George Wilson to Faraday   12 June 1851

24 Brown Square Edinburgh | June 12th 1851

Dr Faraday

Dear Sir

Observing from the Athenaeum1 that you are about to Lecture on Ozone2, I take the liberty of addressing a few lines to you on the subject, though afraid that they may not reach you in time.

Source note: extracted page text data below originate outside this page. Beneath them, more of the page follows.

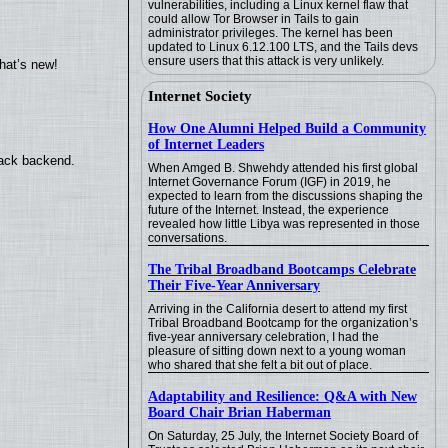
vulnerabilities, including a Linux kernel flaw that
could allow Tor Browser in Tails to gain
administrator privileges. The kernel has been
updated to Linux 6.12.100 LTS, and the Tails devs
ensure users that this attack is very unlikely.
hat’s new!
Internet Society
How One Alumni Helped Build a Community
of Internet Leaders
back backend.
When Amged B. Shwehdy attended his first global
Internet Governance Forum (IGF) in 2019, he
expected to learn from the discussions shaping the
future of the Internet. Instead, the experience
revealed how little Libya was represented in those
conversations.
The Tribal Broadband Bootcamps Celebrate
Their Five-Year Anniversary
Arriving in the California desert to attend my first
Tribal Broadband Bootcamp for the organization’s
five-year anniversary celebration, I had the
pleasure of sitting down next to a young woman
who shared that she felt a bit out of place.
Adaptability and Resilience: Q&A with New
Board Chair Brian Haberman
On Saturday, 25 July, the Internet Society Board of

Schönbein has suggested that Ozone may be the cause of Influenza3, & Mr Robert Hunt has drawn attention to the probable increased presence of the substance in question in the atmosphere at the period when the last Epidemic of Cholera was passing away. What I wish to suggest in the way of a query is that if Ozone can produce influenza it should be possible to induce that artificially by causing Ozonised Air to be breathed, as Berzelius produced in himself severe bronchitis, by inspiring air containing Seleniuretted Hydrogen4, which Dr Prout5 thought might be the cause of Influenza6. Experiments, however, on the Subject seem scarcely needed, since for more than a Century Electricians have undesignedly developed around their persons large quantities of Ozone, and have been exposed for hours together to Air, much more highly charged with Ozone, than upon any hypothesis the atmosphere can ever be. I should like to put this question to you, in case you think it worth while answering publicly. Has it ever happened in your own very extensive experience of the action of the largest Friction Hydro-Electric - & Galvanic Machines, & batteries to observe in yourself or your assistants or audience, any development of a disease resembling influenza? Surely within a Century we should have heard of a Morbus Electricus, if Electricians had been sufferers from the action of Ozone?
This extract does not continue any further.